Qualitative design was used in this study because it allowed open-ended conversation with the study participants in a way that more quantitative methods do not permit and because it is appropriate for the small sample size of this study. In this study, interviews were the primary tool used used to determine patient rationales for their compliance or lack of compliance for their prescribed medication regimens. Document reviews provided a confirmation of what medications and dosages the patients were supposed to be taking, thus determining whether the patients were compliant or not. Finally, observations were used only on a very limited basis in this study.
This study used two simple questions for the participants: “Are you taking your medications as prescribed?” and, if that answer is no, “What is stopping you from taking the medication as it was prescribed?”.
As part of the researcher’s job function at this clinic, patients are asked about their compliance with their treatment regimens. The researcher recorded the number of such patients treated in the course of 30 days, whether they said they had followed their treatment plan since their last visit, and if not, the reasons they cited for being noncompliant with their treatment plan. All information was recorded without identifying information about the patient—only their claims of compliance or noncompliance and their stated reasons for noncompliance were recorded. Since patients generally do not visit the clinic more often than once a month, no duplicate patients were recorded in this process
Human Subject Issues
When working with human subjects, ethical issues are important considerations. Generally speaking, with certain exceptions, human participants need to be given informed consent about their participation in any experiment. However, there are exceptions to this rule. In the case of this study, no intervention was performed on any subject; this study was one of gathering information rather than testing an intervention. Furthermore, the questions asked of the participants were those which were part of a normal appointment process with BPD patients—no additional information was solicited beyond that which would normally be asked in a regular clinical appointment. Aside from basic demographic detail (male or female, and age bracket of the patient), only two pieces of information were recorded: Did the patients claim compliance with their medication regimens, and, if not, what reason was presented for non-compliance. No identifying information about the patient, even in an encoded form, was associated with that data. In a study design of this sort, informed consent and IRB approval is not required.
Of the 26 patients seen with BPD during this four-week period, 19 self-reported that they were not perfectly compliant with their medication protocol. Table 1,Table 2, and Table 3 provides general demographic information and compliance rates by gender and age.

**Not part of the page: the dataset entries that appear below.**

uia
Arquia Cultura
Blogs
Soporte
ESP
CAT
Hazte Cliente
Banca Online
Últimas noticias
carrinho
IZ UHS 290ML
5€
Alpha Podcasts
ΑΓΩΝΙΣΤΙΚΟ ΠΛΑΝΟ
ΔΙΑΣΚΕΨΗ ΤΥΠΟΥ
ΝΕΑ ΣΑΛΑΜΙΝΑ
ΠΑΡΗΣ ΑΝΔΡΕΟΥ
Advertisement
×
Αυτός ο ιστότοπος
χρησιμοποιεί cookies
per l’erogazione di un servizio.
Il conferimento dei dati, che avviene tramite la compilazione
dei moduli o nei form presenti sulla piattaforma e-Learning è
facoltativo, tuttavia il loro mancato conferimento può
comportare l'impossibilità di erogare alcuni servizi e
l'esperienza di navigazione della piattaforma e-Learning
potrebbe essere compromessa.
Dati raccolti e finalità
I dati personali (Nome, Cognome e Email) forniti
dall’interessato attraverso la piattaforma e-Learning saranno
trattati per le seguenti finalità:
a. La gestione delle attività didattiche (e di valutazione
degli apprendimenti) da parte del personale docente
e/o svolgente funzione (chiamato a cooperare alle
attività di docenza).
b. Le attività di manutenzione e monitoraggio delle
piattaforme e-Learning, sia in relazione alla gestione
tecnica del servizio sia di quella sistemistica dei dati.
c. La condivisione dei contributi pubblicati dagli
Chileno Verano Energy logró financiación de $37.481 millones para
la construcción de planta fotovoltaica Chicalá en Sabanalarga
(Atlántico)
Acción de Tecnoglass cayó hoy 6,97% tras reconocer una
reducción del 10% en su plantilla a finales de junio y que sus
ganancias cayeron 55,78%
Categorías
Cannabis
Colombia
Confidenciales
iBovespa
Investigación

Table 1. Demographic Information about Participants.
Table 2. Noncompliance Rates for Participants by Gender.
|Males||4 (28.5%)||11 (71.5%)||15|
|Females||3 (27.3%)||8 (72.7%)||11|
|Total||7 (26.9%)||19 (73.1%)||26|
Table 3. Noncompliance Rates for Participants by Age Bracket.
|Age (18-25)||4 (25.0%)||12 (75.0%)||16|
|Age (25-50)||2 (22.2%)||7 (77.8%)||9|
|Age (50+)||1 (100%)||0 (0%)||1|
Of the noncompliant patients, nine missed one dose during the period, and eleven missed at least one full day of medication. (Typical doses for these clients required medication twice a day, but three are on only one medication dose per day, one of whom was noncompliant; this individual is counted as both “missed one dose per day” and “missed one day of medication”.) Six individuals missed two or more full days of medication. Table 4 defines the noncompliant patient data.
Of those who stated that they missed at least one dose of their medications, various reasons for their lack of compliance were provided. Table 5 presents the reasons offered, along with the frequency of those reasons.
Table 4. Noncompliant Information.
|Missed 1 dose||9|
|Missed only 1 day||4|
|Missed 2 or more days||7|
*Note that one patient missed one dose, where that was one complete day of medication for that patient. That patient is counted in both “missed one day” and “missed 1 dose”; a total of 19 individuals were noncompliant during this period.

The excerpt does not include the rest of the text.